■ **Work task**
Take the material below and output exactly the run of lines from the one containing "73.三重支部 (493, 1356)" down to the one containing "ubuntu-18.04.6-live-server-amd64.list (207, 1038)", with both included.
+ + + + +
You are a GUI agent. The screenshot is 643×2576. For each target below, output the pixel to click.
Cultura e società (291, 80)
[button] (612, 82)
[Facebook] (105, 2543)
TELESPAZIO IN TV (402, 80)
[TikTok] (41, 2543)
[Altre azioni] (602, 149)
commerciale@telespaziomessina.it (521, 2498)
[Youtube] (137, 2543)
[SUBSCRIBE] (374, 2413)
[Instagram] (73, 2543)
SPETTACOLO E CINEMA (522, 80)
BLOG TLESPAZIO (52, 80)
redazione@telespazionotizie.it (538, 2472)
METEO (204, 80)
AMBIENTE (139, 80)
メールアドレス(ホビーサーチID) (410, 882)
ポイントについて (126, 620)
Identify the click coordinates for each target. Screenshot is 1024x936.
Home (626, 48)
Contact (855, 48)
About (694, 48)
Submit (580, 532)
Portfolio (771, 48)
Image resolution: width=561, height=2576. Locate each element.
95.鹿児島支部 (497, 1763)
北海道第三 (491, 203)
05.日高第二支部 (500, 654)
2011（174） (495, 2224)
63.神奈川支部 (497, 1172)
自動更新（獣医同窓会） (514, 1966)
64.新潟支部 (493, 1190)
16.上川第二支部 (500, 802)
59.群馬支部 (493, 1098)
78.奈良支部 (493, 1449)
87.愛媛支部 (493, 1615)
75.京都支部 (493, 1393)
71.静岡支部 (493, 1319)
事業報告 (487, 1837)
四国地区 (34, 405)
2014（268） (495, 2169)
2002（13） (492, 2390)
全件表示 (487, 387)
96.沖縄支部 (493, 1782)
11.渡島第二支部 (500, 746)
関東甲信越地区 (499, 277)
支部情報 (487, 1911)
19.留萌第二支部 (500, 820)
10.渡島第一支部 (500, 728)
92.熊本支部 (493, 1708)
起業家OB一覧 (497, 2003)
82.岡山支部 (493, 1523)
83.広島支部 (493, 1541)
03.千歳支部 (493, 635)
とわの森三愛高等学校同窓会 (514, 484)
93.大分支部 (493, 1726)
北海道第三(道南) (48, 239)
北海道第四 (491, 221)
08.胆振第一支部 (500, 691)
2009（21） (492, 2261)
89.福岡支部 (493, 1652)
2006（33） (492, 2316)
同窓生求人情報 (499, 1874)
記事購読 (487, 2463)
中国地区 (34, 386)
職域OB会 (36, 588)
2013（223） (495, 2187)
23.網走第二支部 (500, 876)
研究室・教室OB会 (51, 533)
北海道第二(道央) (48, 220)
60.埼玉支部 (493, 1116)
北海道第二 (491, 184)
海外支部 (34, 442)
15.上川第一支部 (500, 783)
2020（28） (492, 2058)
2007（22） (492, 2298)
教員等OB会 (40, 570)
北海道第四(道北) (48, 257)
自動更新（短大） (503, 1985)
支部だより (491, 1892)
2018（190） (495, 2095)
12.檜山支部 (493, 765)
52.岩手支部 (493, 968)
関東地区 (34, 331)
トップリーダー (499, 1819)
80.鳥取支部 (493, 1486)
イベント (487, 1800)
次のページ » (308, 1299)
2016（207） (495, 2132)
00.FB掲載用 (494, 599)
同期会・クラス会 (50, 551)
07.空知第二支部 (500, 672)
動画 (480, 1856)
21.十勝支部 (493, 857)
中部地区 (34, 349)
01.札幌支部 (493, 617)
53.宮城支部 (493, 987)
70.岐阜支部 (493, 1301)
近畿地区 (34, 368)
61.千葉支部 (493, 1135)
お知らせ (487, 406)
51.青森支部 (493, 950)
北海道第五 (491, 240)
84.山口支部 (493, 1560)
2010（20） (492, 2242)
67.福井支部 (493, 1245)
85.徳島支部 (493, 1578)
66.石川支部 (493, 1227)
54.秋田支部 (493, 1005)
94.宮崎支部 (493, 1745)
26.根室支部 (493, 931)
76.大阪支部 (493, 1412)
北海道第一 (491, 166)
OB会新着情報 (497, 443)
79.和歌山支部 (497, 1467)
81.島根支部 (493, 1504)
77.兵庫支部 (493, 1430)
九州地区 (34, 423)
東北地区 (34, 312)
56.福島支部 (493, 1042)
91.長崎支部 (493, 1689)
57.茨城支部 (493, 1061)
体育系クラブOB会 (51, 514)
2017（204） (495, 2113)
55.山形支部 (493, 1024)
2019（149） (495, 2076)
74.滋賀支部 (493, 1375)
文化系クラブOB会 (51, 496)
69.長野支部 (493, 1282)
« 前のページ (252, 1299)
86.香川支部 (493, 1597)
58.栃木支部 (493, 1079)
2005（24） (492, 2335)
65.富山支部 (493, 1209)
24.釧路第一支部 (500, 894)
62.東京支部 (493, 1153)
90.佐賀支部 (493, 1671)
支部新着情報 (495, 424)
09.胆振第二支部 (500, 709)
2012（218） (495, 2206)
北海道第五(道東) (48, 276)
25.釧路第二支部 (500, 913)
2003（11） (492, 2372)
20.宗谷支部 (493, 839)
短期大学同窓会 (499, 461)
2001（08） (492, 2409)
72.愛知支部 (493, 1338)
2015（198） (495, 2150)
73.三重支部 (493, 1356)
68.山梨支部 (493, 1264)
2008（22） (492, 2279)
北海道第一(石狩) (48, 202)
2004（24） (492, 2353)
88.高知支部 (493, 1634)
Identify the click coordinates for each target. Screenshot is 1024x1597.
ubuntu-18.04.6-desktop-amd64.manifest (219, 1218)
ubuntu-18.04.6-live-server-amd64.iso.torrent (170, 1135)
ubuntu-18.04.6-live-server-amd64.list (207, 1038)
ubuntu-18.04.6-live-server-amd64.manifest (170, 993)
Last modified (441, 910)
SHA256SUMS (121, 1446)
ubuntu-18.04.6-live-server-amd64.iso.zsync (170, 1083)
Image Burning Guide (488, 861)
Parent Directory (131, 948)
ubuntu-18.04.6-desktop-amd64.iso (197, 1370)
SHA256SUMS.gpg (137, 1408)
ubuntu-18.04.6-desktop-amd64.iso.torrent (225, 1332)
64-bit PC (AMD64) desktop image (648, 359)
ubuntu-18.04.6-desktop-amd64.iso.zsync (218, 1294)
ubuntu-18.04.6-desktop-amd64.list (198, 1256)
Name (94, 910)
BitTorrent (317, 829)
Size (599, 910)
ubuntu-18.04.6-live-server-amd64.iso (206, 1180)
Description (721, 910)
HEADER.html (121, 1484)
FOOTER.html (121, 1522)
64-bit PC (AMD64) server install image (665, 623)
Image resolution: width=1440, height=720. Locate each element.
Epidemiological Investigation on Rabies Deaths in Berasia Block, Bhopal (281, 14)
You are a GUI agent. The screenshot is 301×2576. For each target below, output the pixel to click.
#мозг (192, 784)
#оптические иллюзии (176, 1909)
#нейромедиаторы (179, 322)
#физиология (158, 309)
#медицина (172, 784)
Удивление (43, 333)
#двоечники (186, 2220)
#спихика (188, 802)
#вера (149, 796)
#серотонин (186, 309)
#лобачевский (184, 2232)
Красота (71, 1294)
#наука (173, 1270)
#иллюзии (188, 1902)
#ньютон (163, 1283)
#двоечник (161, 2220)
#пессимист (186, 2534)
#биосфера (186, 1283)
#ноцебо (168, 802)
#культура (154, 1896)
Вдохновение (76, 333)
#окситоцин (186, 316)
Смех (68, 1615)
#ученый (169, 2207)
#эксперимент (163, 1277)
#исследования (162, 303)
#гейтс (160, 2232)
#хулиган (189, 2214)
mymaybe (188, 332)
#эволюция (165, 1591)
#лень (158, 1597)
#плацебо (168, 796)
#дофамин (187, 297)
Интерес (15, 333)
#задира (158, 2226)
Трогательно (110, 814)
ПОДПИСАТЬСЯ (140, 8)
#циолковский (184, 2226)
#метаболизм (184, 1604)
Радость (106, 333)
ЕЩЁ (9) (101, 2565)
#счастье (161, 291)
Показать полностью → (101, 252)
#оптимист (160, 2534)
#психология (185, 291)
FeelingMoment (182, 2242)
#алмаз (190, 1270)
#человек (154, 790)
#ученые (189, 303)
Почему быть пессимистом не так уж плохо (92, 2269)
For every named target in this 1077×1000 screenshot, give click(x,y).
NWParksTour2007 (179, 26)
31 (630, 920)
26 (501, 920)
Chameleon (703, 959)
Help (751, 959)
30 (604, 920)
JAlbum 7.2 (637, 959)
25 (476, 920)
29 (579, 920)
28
+ + + + +
■ **Solution to the exercise**
73.三重支部 (493, 1356)
68.山梨支部 (493, 1264)
2008（22） (492, 2279)
北海道第一(石狩) (48, 202)
2004（24） (492, 2353)
88.高知支部 (493, 1634)
Identify the click coordinates for each target. Screenshot is 1024x1597.
ubuntu-18.04.6-desktop-amd64.manifest (219, 1218)
ubuntu-18.04.6-live-server-amd64.iso.torrent (170, 1135)
ubuntu-18.04.6-live-server-amd64.list (207, 1038)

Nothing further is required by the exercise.